=== Goal of the exercise ===
Copy, from the listing, every line in which the string "voor" is present.

· · · · ·

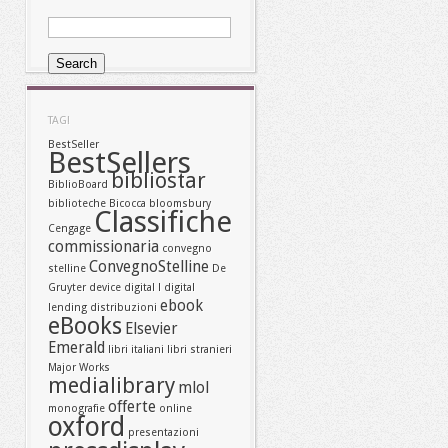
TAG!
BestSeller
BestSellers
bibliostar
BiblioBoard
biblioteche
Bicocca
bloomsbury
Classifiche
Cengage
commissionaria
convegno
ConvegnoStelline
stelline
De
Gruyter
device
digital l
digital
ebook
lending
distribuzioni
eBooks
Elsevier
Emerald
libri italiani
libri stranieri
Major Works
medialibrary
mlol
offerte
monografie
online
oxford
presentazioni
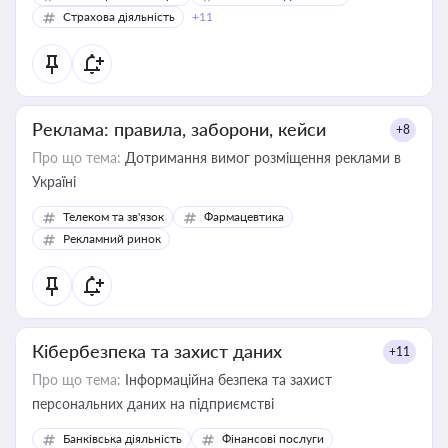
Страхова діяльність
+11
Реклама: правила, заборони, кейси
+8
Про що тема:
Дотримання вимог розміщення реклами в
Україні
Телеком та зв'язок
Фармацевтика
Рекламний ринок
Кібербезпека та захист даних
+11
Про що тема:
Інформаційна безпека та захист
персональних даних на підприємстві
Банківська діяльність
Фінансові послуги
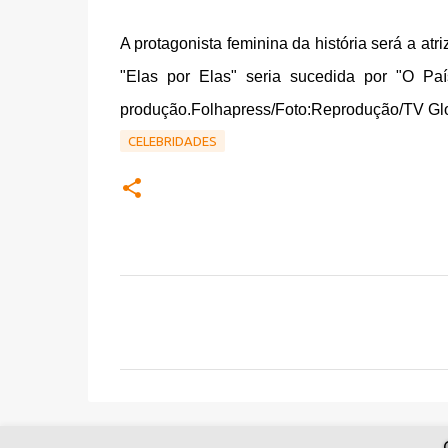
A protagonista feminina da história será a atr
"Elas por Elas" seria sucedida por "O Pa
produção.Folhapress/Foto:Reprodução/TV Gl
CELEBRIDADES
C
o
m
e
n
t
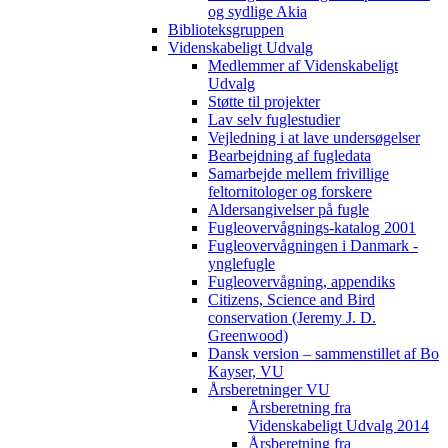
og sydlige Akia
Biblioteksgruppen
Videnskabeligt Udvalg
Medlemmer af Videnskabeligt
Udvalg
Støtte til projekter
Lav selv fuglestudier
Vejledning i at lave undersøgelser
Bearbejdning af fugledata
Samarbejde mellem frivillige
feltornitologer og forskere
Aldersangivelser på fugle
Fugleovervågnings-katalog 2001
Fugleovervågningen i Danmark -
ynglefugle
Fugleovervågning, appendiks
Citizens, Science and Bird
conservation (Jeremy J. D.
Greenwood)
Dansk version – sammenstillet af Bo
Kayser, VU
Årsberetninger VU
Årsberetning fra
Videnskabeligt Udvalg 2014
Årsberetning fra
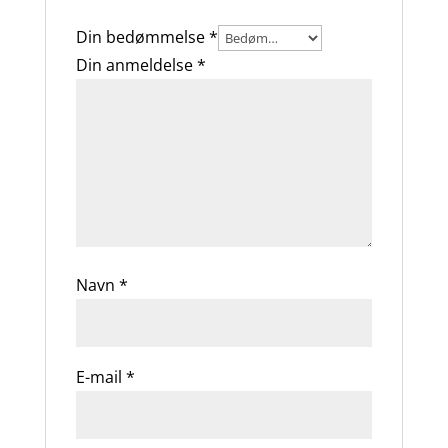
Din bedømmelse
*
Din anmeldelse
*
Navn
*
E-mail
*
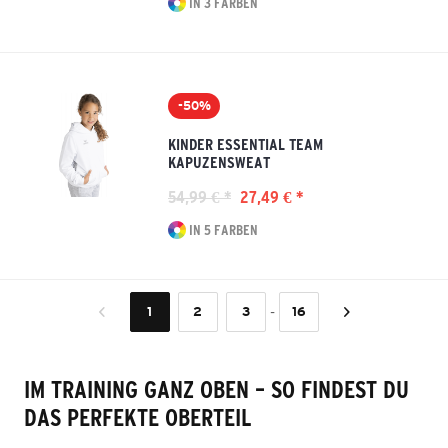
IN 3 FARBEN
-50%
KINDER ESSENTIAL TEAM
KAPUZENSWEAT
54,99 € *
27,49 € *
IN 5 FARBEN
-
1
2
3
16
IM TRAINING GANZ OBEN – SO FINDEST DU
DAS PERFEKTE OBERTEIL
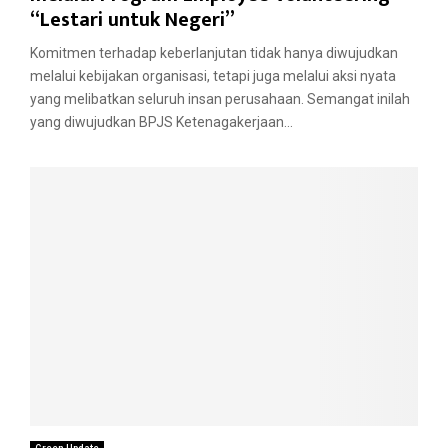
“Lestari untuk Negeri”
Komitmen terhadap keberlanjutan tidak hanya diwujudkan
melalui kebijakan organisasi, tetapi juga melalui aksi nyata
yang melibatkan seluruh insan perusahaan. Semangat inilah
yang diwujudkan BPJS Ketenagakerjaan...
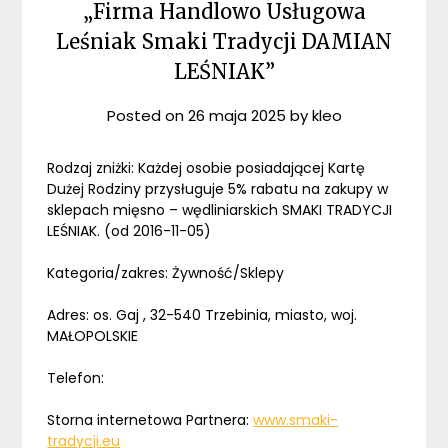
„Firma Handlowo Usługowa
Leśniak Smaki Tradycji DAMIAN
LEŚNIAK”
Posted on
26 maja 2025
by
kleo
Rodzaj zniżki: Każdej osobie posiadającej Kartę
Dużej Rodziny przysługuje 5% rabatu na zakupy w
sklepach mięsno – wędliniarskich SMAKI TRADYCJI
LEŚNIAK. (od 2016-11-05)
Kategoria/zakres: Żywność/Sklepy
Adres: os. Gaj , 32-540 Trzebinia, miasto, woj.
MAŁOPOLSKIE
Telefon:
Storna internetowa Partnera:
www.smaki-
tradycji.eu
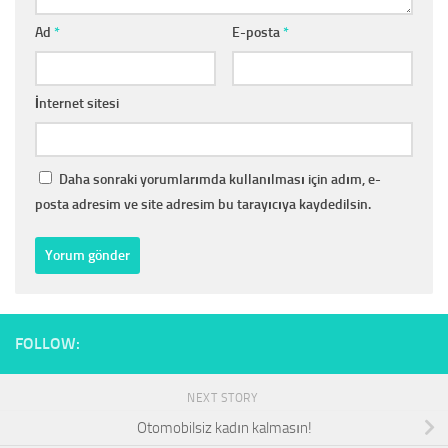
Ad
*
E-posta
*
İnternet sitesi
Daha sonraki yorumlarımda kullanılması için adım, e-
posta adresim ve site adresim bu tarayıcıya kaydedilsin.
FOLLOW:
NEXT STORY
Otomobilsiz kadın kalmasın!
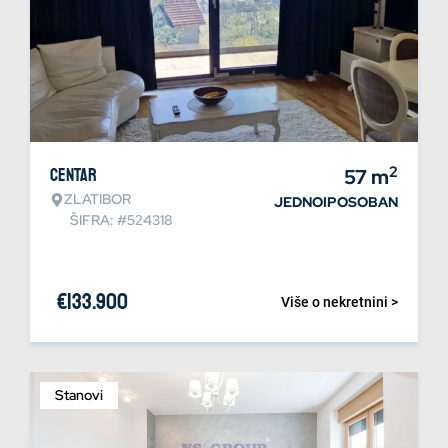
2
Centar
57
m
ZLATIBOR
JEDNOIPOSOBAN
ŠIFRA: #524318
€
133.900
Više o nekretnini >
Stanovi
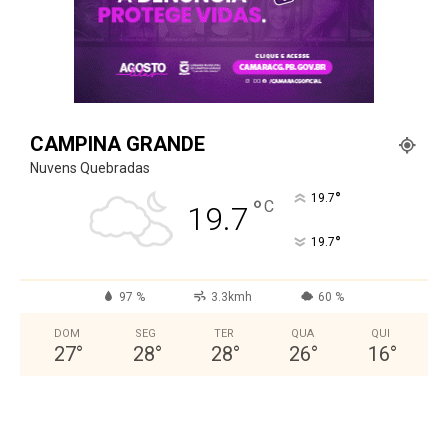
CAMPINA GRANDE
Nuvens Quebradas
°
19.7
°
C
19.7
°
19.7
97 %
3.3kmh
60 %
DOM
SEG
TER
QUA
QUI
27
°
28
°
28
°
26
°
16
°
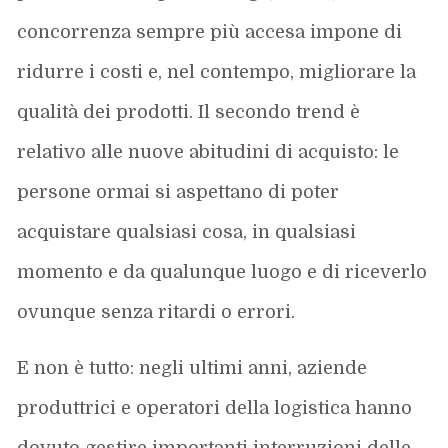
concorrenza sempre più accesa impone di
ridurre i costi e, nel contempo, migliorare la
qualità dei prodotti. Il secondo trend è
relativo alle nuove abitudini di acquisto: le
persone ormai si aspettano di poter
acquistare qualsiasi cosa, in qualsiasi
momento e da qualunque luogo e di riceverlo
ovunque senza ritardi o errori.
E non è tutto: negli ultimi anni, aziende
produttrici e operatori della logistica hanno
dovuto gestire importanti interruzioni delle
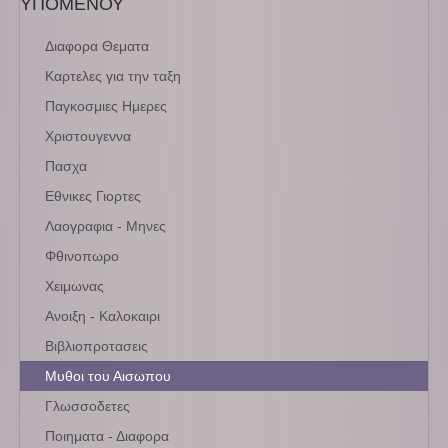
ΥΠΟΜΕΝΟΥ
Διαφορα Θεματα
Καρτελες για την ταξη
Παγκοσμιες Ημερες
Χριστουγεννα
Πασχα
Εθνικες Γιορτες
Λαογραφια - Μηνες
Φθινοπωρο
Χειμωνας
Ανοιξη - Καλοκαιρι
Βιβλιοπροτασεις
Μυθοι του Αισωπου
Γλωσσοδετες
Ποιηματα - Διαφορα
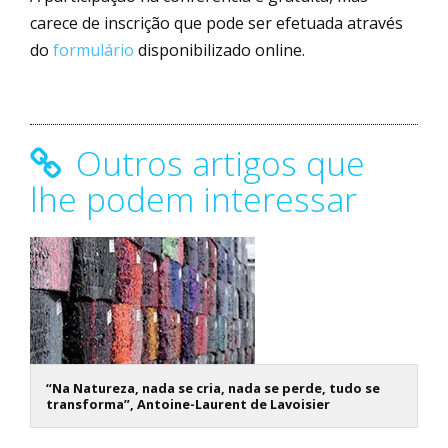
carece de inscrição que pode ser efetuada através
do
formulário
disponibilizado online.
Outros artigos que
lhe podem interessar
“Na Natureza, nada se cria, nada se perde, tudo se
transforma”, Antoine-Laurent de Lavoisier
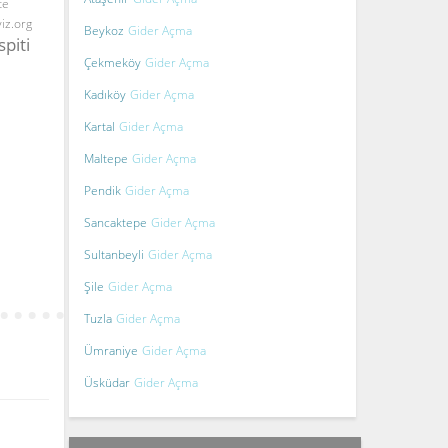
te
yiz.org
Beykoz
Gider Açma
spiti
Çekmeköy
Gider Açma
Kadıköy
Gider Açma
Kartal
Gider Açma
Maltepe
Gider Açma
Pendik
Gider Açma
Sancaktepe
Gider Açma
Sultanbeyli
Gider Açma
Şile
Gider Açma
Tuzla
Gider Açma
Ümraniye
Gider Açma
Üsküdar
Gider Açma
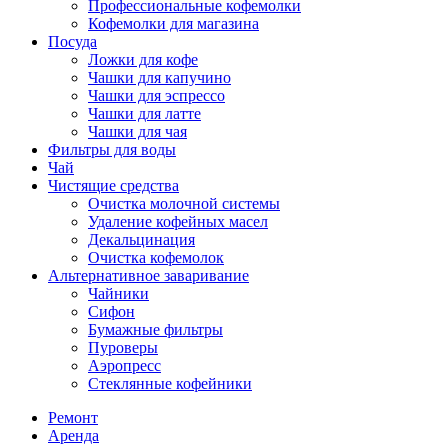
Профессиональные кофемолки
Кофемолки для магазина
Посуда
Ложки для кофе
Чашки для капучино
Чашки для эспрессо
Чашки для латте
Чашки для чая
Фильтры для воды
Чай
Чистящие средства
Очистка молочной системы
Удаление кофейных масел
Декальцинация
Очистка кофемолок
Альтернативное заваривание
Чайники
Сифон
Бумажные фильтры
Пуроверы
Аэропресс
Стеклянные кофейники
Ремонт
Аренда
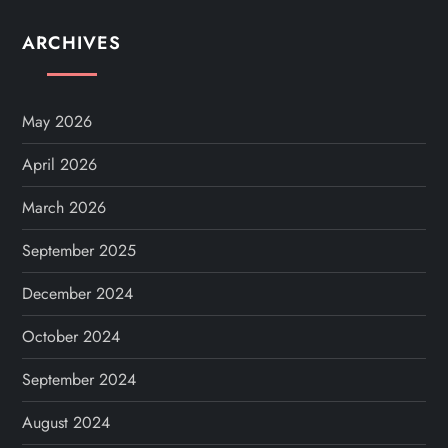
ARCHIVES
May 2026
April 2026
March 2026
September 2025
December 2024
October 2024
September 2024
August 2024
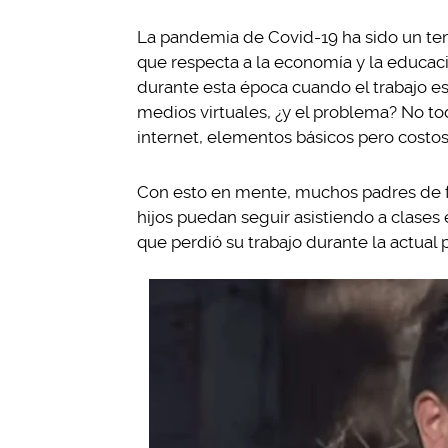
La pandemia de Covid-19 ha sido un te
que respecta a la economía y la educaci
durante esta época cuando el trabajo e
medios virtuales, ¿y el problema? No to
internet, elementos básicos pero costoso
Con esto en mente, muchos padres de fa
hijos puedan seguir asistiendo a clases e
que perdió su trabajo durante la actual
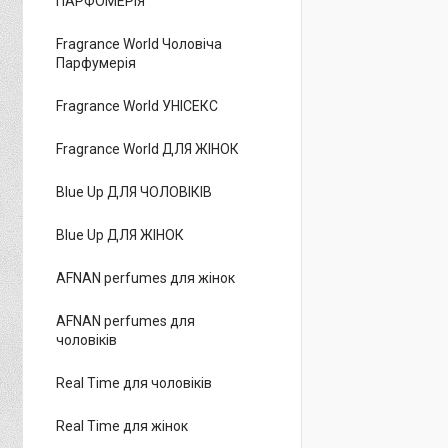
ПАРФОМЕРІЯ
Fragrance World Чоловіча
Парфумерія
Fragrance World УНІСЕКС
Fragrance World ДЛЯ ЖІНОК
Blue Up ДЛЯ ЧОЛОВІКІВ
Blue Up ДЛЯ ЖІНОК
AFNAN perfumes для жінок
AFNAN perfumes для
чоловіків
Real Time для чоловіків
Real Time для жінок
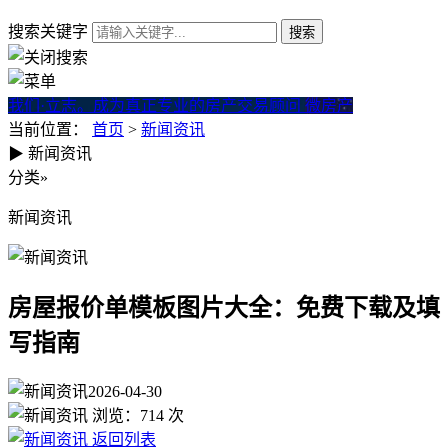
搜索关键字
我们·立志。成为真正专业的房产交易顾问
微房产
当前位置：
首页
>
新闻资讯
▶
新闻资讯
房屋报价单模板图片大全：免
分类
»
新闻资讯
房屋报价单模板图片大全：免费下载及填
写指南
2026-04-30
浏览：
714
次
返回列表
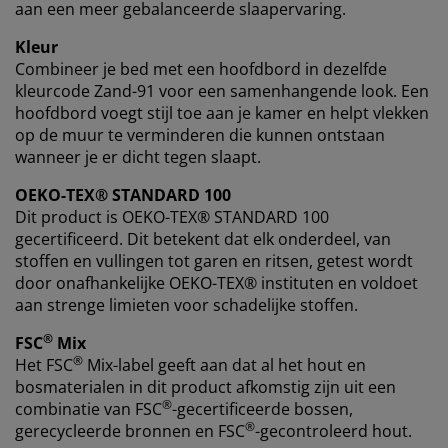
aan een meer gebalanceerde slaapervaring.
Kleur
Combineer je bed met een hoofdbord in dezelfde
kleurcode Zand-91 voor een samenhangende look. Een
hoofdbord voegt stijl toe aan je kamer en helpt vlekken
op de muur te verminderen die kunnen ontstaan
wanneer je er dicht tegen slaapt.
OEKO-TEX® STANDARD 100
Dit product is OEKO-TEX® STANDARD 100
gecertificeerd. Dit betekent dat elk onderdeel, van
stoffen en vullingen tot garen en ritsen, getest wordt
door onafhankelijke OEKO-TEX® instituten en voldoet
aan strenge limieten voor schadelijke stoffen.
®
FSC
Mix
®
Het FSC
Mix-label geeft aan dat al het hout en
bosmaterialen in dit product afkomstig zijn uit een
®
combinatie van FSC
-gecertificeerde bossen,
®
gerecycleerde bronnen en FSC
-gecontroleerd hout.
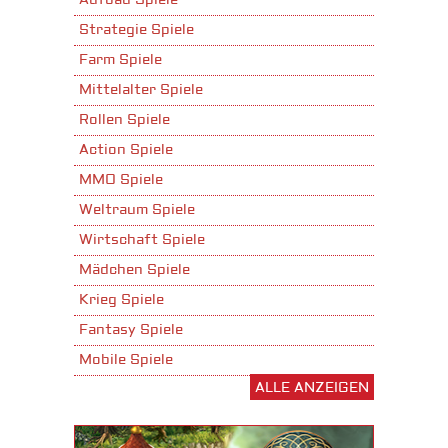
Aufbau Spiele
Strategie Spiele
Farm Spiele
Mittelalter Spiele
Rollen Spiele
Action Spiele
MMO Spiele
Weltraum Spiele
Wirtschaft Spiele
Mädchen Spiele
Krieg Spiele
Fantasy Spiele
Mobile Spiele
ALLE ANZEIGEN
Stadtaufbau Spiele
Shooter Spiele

· · · · ·

=== Answer for this exercise ===
kleurcode Zand-91 voor een samenhangende look. Een
aan strenge limieten voor schadelijke stoffen.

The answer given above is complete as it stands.